The Texas journalism world has been abuzz over a lawsuit filed by Texas Monthly magazine against The New York Times, over The Times‘ luring away of Texas Monthly editor in chief Jake Silverstein to serve as editor of The Times Magazine.

I suspect that much of the attention is due to the fact that the parties are media entities (the media loves to cover itself), but part of it could be sheer amazement on the part of typically underpaid reporters and editors that one of their own would be so in demand that large companies are actually fighting over him.

Be that as it may, the lawsuit provides a glimpse into the world of executive contracts and just how binding (or non-binding, as the case may be) those contracts are.

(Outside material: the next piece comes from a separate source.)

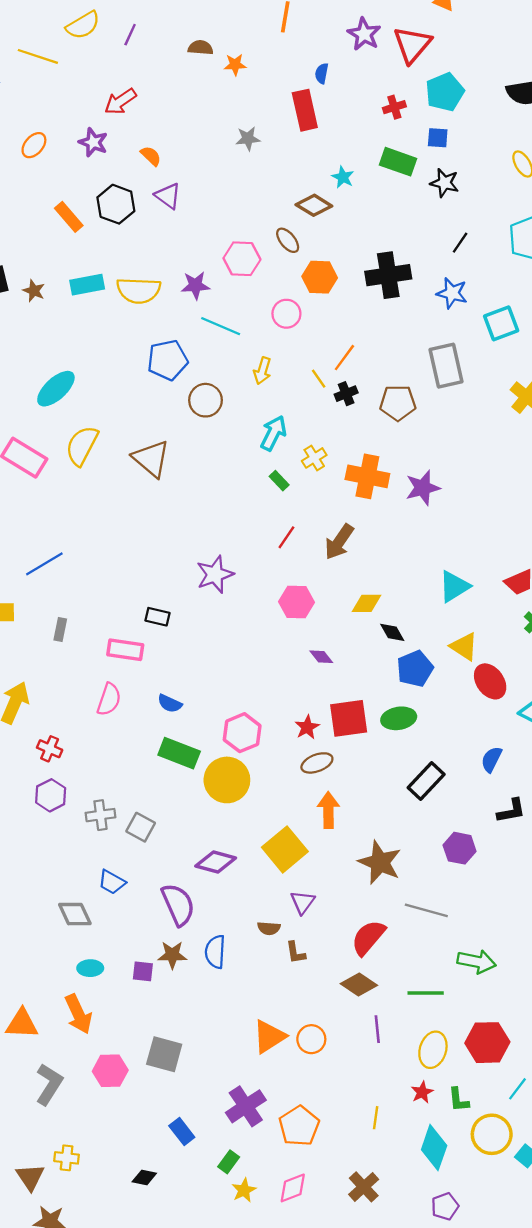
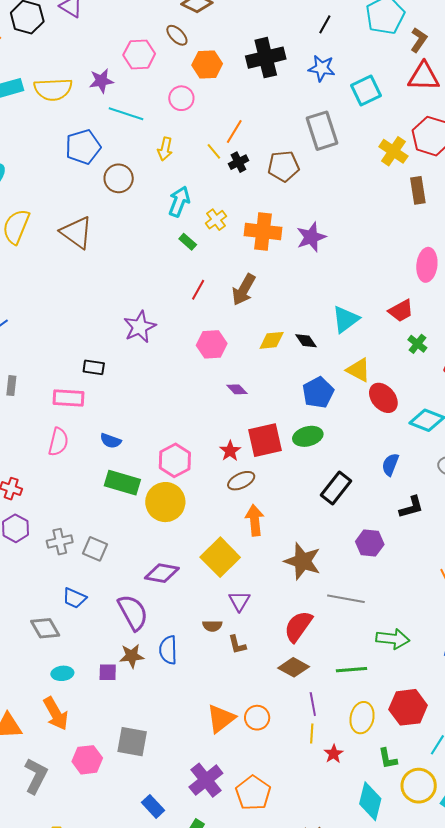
black diamond: (392, 632) -> (306, 341), moved
red star: (422, 1092) -> (334, 754), moved
yellow line: (376, 1118) -> (312, 734), moved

Texas Monthly sued The Times alleging tortious interference with an existing contract, claiming that The Times knew Silverstein was under contract until February 28, 2015. Upon learning that Silverstein was being recruited, Texas Monthly‘s general counsel called The Times‘ managing editor and told him that “Texas Monthly expected to be compensated if Silverstein was hired by The Times.”

Texas Monthly is seeking between $200,000 and $1 million in damages.

Here’s where lawsuits like these run into trouble: what are the damages? Unless Silverstein received specific and costly training, the only damages most companies can claim in the event an executive leaves before his or her contract is up are the cost of finding a replacement. And, in this case, Texas Monthly was subject to having to find a new editor in chief in less than a year anyway (since his contract would have been up in February 2015), so the most damages they can claim would be one year of interest on those executive search fees. It’s hard to believe those alleged damages would greatly exceed the filing fees, let alone the attorney’s fees.

Now, it’s possible that Silverstein’s contract contained some unusual language that saddled him with extra liability in the event he left before the end of his contract, but if that’s the case, why isn’t Texas Monthly suing Silverstein?

Indentured servitude is illegal, so Texas Monthly couldn’t legally prohibit Silverstein from leaving. And absent any real damages, it’s difficult to see how this case can go anywhere.

But you never know. Texas Monthly could have some ace up its sleeve that will change the game. So I guess I’ll just have to put this on my watch list.